Une telle démarche permet aussi un partage des “bénéfices” : McFly et Carlito ont gagné en légitimité, quant au  Président,  il s’est montré jeune, branché et connecté – ce qui en soit, est un message politique. 

Les réseaux sociaux nous ont donc permis d’entrer dans une nouvelle ère communicationnelle : celle du buzz.

Qu’importe la nature du message que l’on cherche à faire passer, ce qui compte, ce sont ses retombées #breaktheinternet.

De là à penser que l’évolution du pouvoir de l’influence digitale se dresse contre le progrès et l’élévation du débat public et politique, il n’y a qu’un pas allègrement franchi par Christian Salmon. 
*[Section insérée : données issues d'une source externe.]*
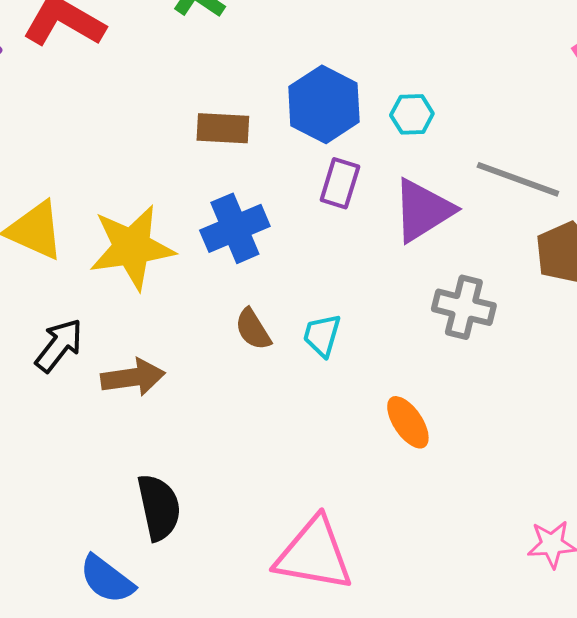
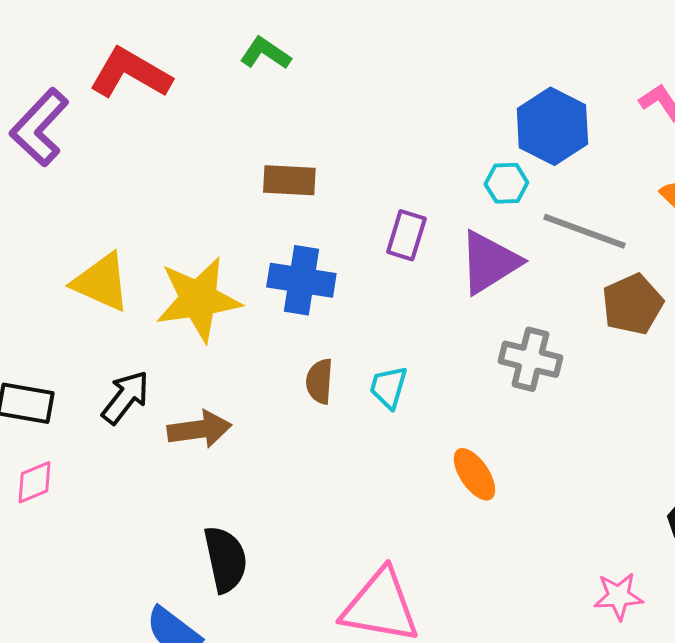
blue hexagon: (324, 104) -> (552, 126), moved
cyan hexagon: (412, 114) -> (506, 183), moved
blue cross: (235, 228) -> (301, 280), turned 32
brown semicircle: (253, 329) -> (319, 381), turned 36

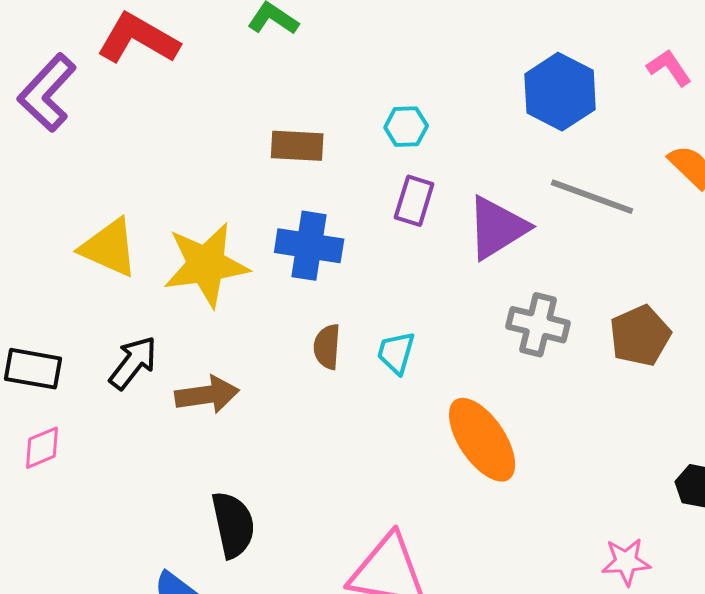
cyan hexagon: (506, 183) -> (406, 127), moved
brown pentagon: (632, 304) -> (640, 336), moved
orange ellipse: (474, 474) -> (482, 440), size x1.6

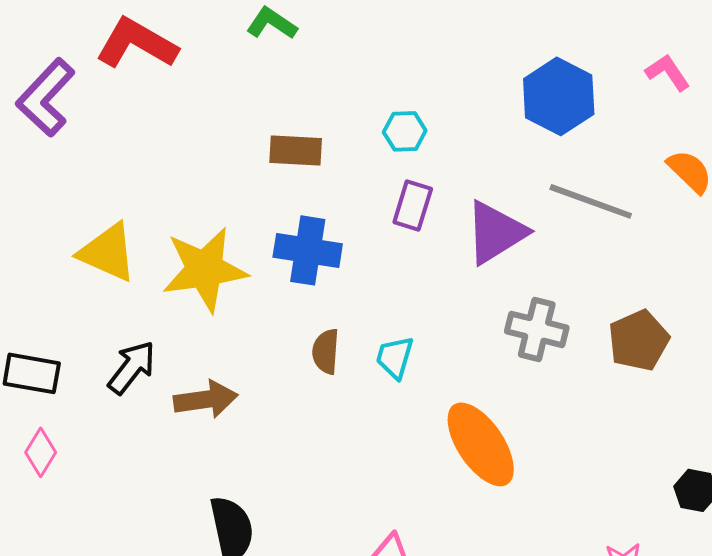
pink diamond: (42, 448) -> (41, 452), turned -36

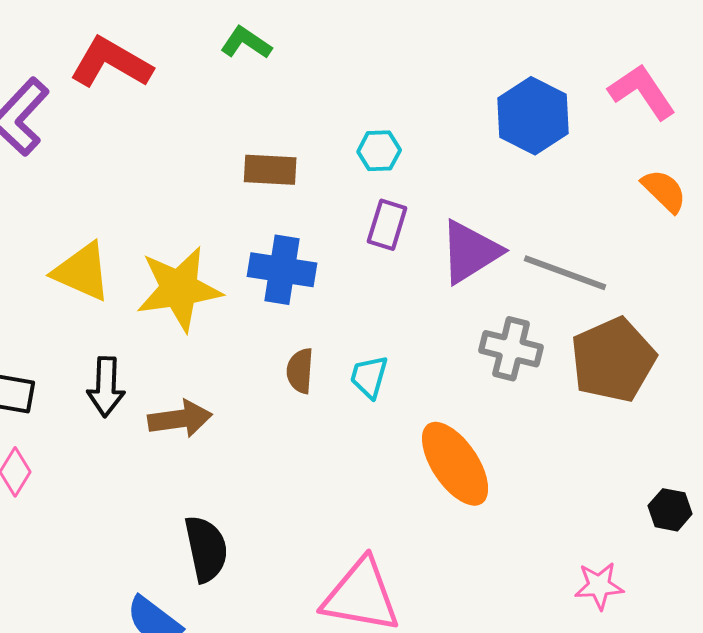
pink L-shape: (668, 72) -> (642, 92), size x1.5
gray line: (591, 201) -> (565, 273), moved
brown pentagon: (639, 340) -> (613, 360), size x1.4
black arrow: (132, 367) -> (106, 387), turned 144

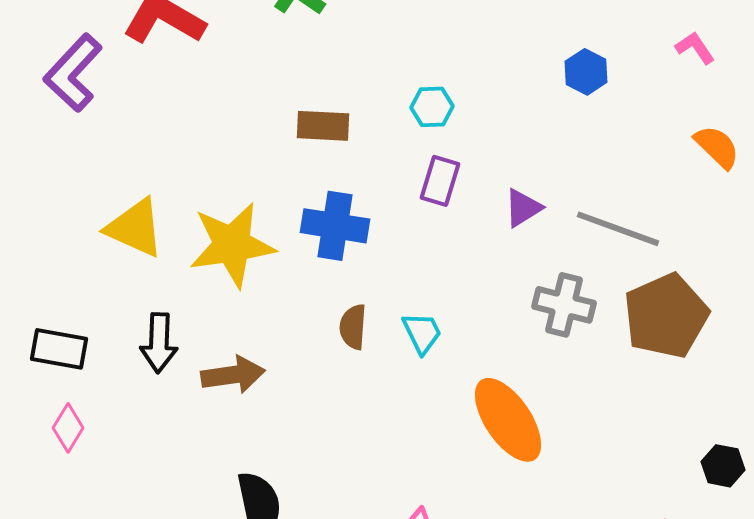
pink L-shape: (642, 92) -> (695, 48), size x0.6
blue hexagon: (533, 116) -> (586, 72), size x0.6
purple triangle: (470, 252) -> (523, 208), size x0.6
cyan trapezoid: (369, 377) -> (422, 333), turned 138

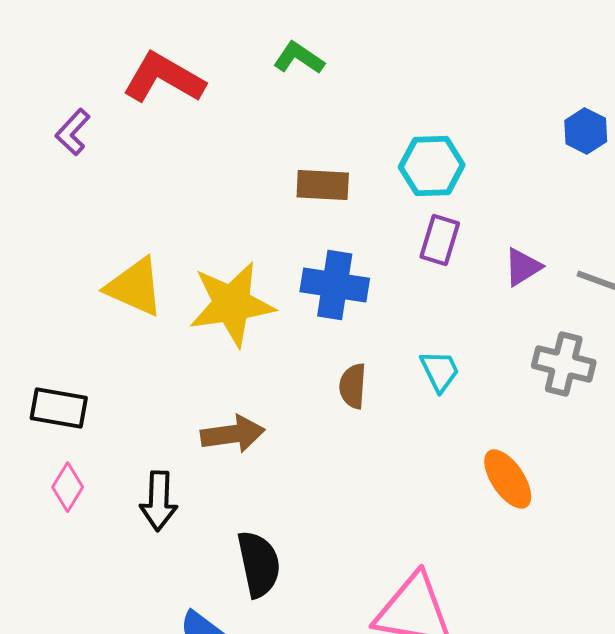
purple L-shape: (73, 73) -> (73, 132), size x0.6
cyan hexagon: (432, 107) -> (432, 166), size x1.5
cyan trapezoid: (422, 333) -> (440, 371), moved
black arrow: (159, 343) -> (159, 501), moved
orange ellipse: (508, 420) -> (508, 479), size x0.7

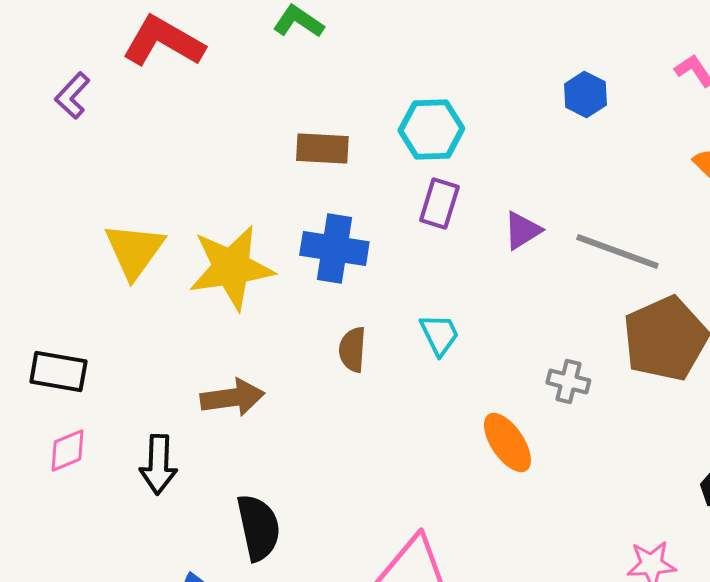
yellow triangle: (135, 287) -> (134, 251), turned 42
gray cross: (564, 364) -> (568, 382), moved, size x0.7
pink diamond: (68, 487) -> (67, 451), turned 36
Dans son article  “La Tyrannie des Bouffons : le Roi est mort, vive le clown”, il écrit notamment :

“le triomphe de l’art de raconter des histoires, mis au service des acteurs politiques, aura entraîné, de manière fulgurante, le discrédit de la parole publique. Désormais, viralité et rivalité vont de pair, virulence et violence, clash et guerre des récits.”




En définitive, cette prise de parole a-t-elle été utile ? A-t-elle donné envie à la cible visée – les jeunes électeurs – de s’intéresser, voire de s’engager, en politique ? A-t-elle permis à l’actuel Président de remonter sa cote de popularité, de prendre date pour les échéances présidentielles de 2022 ?

Si l’on s’en tient aux élections régionales et au record d’abstentions, en particulier chez les jeunes, rien n’est moins sûr. Néanmoins, avec près de 75 000 commentaires et 1,5 millions réactions, elle aura fait réagir. 

Comme disait le journaliste Léon Zitrone, “qu’on parle de moi en bien ou en mal, peu importe. L’essentiel est que l’on parle de moi !”.